As Cameron Bell possessed no gloves, he smack-smack-smacked the corporal’s face with several large cigars.
‘Ray guns at dawn?’ the corporal suggested. ‘Ray guns at dawn,’ said Cameron Bell.
‘Having a chat with that Larkspur cove, I see,’ said Colonel Katterfelto, when Cameron Bell, by a weaving route, returned at length to the table. ‘Something of the rotter about that chap.’
The detective slumped once more into his chair and offered the colonel a broken cigar. ‘I have challenged him to a duel,’ he said.
‘Duel?’
said the colonel. ‘Chaps don’t fight duels any more. Duke of Wellington one of the last chaps to fight a duel, doncha know. Lucky to stay out of prison.’
‘The laws of the Empire do not apply in space.’ Cameron Bell put the broken end of a cigar into his mouth and then spat it out again. ‘Ray guns at dawn. I can’t go back on it now.
‘Hmph!’ the colonel grunted. ‘Seems to me that you’re three sheets to the wind, my dear fellow. When you sober up in the morning you’d best apologise. Can’t have chaps shooting each other for no good reason. Only a few of us left, damn me.
Cameron Bell was now asleep.
A cigar was stuck up his nose.
The drinking had gone on for a very long time and when by Earth time it was dawn folk did not feel too well.
The colonel had made attempts to intercede on Mr Bell’s behalf with Mingus Larkspur, explaining that there was no reason at all for a duel and that Mr Bell was drunk and that he, the colonel, was prepared to apologise on his behalf, if it would help.
Corporal Larkspur explained that it would
not.
His dignity had been affronted. He had been called a scoundrel and struck across the face by cigars. An offence punishable by death on Jupiter, he further explained. There was nothing for it but for him and Mr Bell to leave the confines of the ship and settle this matter man to man as proper gentlemen should.

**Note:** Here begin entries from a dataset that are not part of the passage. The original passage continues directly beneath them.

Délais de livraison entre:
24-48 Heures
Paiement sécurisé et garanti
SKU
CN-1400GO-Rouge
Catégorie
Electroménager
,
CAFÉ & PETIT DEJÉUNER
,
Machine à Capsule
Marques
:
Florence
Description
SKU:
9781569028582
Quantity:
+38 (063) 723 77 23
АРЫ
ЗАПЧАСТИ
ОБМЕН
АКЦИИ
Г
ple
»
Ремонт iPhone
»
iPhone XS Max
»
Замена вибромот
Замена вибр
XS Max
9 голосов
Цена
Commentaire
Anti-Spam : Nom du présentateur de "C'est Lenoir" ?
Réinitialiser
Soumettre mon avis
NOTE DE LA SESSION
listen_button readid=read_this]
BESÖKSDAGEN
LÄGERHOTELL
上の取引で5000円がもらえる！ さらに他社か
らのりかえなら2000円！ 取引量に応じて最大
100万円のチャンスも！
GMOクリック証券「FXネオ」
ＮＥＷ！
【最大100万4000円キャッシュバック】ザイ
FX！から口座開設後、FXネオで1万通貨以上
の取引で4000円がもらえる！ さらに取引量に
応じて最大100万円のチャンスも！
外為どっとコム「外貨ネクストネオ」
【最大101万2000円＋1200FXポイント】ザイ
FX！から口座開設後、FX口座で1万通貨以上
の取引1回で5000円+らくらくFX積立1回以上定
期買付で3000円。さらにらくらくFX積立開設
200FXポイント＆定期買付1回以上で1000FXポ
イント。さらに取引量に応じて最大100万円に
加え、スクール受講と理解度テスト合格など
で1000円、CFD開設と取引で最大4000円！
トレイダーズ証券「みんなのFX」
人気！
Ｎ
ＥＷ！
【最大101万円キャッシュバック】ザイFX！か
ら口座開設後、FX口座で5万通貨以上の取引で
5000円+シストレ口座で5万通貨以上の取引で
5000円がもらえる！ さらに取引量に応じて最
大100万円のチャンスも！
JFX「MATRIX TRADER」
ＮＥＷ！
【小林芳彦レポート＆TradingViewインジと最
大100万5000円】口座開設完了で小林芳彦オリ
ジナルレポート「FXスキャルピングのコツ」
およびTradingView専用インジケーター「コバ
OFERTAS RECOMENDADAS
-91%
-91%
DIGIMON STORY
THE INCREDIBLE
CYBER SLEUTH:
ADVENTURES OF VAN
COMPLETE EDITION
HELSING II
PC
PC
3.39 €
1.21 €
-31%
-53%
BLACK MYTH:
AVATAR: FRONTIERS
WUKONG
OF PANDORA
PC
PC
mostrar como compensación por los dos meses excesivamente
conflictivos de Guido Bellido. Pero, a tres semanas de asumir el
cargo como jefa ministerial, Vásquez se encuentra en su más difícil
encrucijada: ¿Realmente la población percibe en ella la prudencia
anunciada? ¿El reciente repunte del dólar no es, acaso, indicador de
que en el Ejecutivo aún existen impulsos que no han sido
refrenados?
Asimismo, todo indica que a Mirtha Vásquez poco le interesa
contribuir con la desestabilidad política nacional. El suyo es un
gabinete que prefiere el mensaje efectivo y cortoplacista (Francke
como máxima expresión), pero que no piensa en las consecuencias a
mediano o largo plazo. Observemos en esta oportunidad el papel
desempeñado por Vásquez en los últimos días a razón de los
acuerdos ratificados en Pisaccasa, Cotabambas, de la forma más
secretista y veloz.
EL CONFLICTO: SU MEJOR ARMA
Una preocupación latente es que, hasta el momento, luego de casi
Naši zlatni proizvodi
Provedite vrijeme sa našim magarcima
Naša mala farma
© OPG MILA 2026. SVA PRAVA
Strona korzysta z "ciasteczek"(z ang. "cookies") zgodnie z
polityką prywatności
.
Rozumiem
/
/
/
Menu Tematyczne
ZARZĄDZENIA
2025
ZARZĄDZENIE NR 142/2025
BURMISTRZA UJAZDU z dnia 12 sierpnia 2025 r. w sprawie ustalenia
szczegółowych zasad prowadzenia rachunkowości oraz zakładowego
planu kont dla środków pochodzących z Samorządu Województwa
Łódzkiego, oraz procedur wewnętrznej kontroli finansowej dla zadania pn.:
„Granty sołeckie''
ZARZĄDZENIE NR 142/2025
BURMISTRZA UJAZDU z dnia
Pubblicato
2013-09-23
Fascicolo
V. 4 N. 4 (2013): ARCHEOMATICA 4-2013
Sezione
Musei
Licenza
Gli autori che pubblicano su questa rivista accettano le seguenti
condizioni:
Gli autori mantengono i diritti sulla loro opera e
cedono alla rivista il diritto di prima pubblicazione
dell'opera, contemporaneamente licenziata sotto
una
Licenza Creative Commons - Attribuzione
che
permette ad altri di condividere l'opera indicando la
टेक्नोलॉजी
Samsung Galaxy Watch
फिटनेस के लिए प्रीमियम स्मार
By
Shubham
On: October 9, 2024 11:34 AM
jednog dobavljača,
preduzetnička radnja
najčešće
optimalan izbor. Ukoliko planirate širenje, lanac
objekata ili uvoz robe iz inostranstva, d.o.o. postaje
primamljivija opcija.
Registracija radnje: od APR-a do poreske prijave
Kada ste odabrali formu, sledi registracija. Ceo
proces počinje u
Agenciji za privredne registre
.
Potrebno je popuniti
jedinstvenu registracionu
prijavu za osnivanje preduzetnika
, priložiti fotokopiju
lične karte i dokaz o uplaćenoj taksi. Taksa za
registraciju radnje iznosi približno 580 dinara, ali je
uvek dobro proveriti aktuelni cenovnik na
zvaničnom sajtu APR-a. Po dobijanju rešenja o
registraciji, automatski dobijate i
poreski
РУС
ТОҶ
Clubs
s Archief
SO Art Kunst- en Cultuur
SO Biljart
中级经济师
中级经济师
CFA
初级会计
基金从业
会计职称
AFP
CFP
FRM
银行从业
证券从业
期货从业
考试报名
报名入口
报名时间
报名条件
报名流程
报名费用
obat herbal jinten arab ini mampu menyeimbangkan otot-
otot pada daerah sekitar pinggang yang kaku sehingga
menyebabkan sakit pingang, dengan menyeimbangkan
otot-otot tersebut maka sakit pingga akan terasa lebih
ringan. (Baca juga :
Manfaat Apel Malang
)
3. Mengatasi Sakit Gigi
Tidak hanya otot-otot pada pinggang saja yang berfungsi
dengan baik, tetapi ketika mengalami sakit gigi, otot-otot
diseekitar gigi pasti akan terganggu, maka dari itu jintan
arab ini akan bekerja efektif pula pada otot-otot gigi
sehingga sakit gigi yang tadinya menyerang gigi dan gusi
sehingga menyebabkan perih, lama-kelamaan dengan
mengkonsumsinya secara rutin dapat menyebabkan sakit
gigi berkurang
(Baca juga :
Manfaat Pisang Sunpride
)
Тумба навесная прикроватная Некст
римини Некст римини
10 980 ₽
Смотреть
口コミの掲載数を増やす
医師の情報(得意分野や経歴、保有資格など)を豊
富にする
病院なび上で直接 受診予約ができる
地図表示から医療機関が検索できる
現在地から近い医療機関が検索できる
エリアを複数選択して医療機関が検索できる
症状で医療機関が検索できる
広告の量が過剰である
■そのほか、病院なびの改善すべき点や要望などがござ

The colonel had shrugged at this and given up and gone to bed, carrying Darwin on his shoulder.
The colonel was up at the cracking of the dawn, hoping to dissuade Mr Bell.
It might well have been assumed by those who observed Mr Bell’s decline into alcoholic oblivion the previous evening that he would be in no fit state even to rise from his bed upon this Earthly dawn, let alone conduct himself with sufficient sensibility to engage in a deadly duel.
But Cameron was whistling while he washed. He hummed a little whilst he shaved and sang whilst he went to the toilet. After he had dressed and laced up his shoes, he did a tiny tap dance, too.
It was not the way of Cameron Bell to suffer ‘the morning after the night before’. He was quite immune to that kind of thing. His doctor had told him time and again that he drank too much, but Mr Bell dismissed these words, although he knew them to be true.
He would not, of course, be letting on to Corporal Mingus Larkspur as to quite how chipper he felt. Although his acting skills stretched to little more than the impersonation of tugboats, the private detective felt confident that he could create the impression of a man with a blinding headache without the need to be coached by Sir Henry Irving.
But,
thought Mr Bell. Had it been a rash move upon his part, challenging the corporal to a duel? No, he considered, it had
not.
Certain details of the corporal’s person, observed by Cameron Bell, had informed the private detective that Mingus Larkspur was neither brave, nor a crack shot. Cunning, yes. But brave, or a crack shot, no. And Cameron’s intuition had told him that Corporal Larkspur surely planned his murder. As after all he had overheard Larkspur’s conversation on the transmitting device on Venus, that Cameron would be killed and Alice returned to London for a blood sacrifice. Better then a fairish fight than to keep looking over his shoulder.
Alice Lovell knew nothing of this. She had tired of men-talk relatively early and gone off to bed in a huff. Now she slept on soundly and dreamed of tall dark men.